Por: Jonas | 14 Dezembro 2012
Um dia depois da cirurgia do câncer de Hugo Chávez, em Havana, surgem declarações em relação ao futuro político da Venezuela. O vice-presidente do país sul-americano, Nicolás Maduro (foto), apontado pelo presidente Chávez como seu eventual sucessor, caso a enfermidade não o permita continuar no cargo, afirmou que o dirigente enfrenta um processo pós-operatório “complexo e árduo”, após a cirurgia.
A reportagem é publicada no jornal El País, 13-12-2012. A tradução é do Cepat. 
Em seu segundo pronunciamento oficial, o Governo da Venezuela, por meio do ministro de Comunicação Ernesto Villegas, afirmou que a situação do presidente se encontra estável. “Confiamos na fortaleza física e espiritual do comandante Hugo Chávez e no tratamento médico”, acrescentou Villegas, em cadeia nacional de rádio e televisão.

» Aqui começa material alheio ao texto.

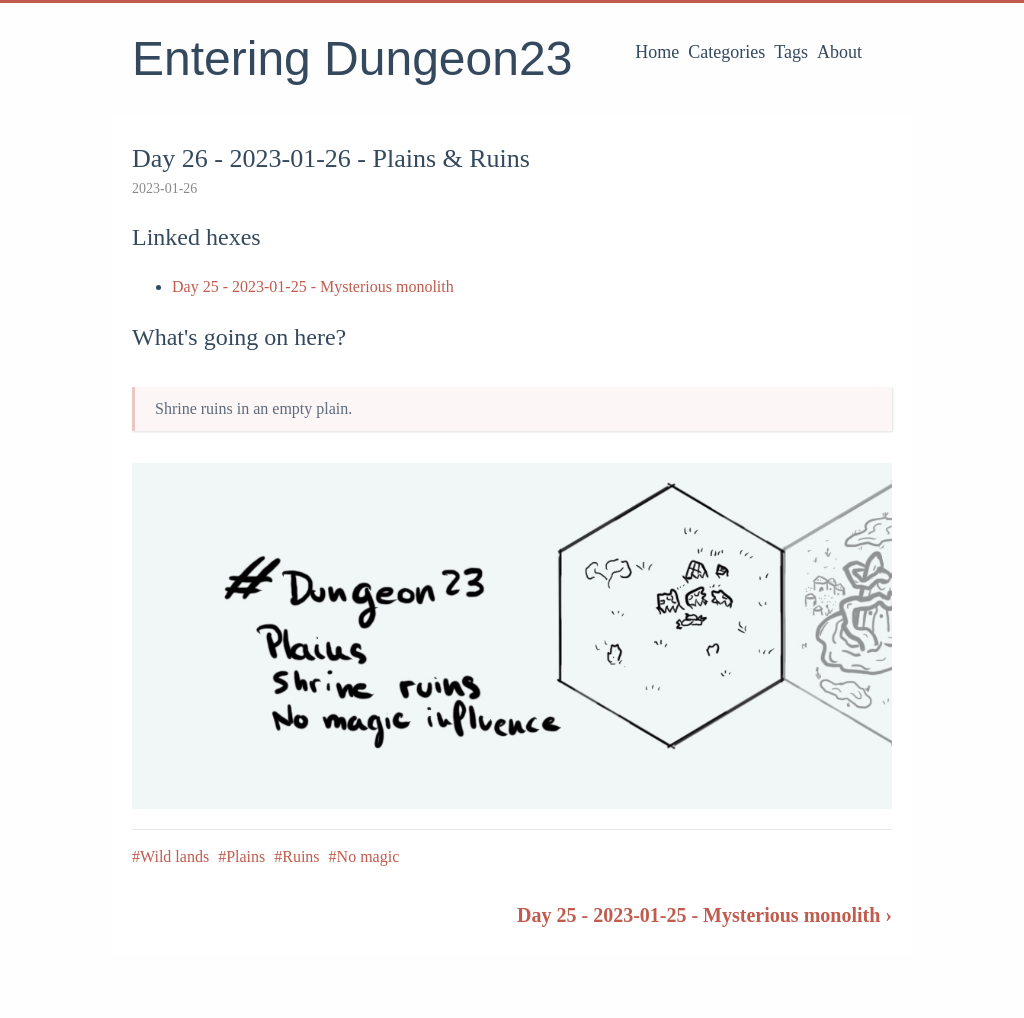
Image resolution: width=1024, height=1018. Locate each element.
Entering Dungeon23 (352, 58)
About (839, 52)
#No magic (364, 856)
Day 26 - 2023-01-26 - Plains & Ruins (331, 158)
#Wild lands (170, 856)
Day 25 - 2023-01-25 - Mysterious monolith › (704, 915)
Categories (726, 52)
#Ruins (296, 856)
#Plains (241, 856)
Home (657, 52)
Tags (791, 52)
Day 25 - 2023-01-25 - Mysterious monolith (313, 286)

Um dos aliados políticos de Chávez, o presidente do Equador Rafael Correa, disse que, mesmo se o dirigente desaparecer da cena política, os “processos revolucionários” devem continuar em países como Venezuela, Bolívia, Argentina e Equador. Correa afirmou que Chávez é “muito necessário”, mas não “imprescindível”. Na segunda-feira, o presidente equatoriano visitou o presidente venezuelano, em Havana.
De momento, não se sabe nada com precisão a respeito do prognóstico da saúde de Chávez. Nesta quarta-feira, Maduro a definiu como “delicada”, embora tenha dado poucos detalhes, dizendo apenas que a intervenção durou seis horas e que foi “exitosa”. O vice-presidente compareceu na televisão acompanhado pelo ministro do Petróleo, Rafael Ramírez, e do presidente da Assembleia Nacional, Diosdado Cabello, que estiveram em Cuba durante a cirurgia.
Diosdado Cabello se encarregou de desmentir rumores que afirmam que Chávez morreu. Cabello afirmou que são mentiras surgidas na Colômbia e qualificou as supostas invenções como parte de uma “guerra de contrainformação”. O presidente da Assembleia Nacional sublinhou que Hugo Chávez está “travando uma batalha pela vida” e que é “um vencedor, um invencível”.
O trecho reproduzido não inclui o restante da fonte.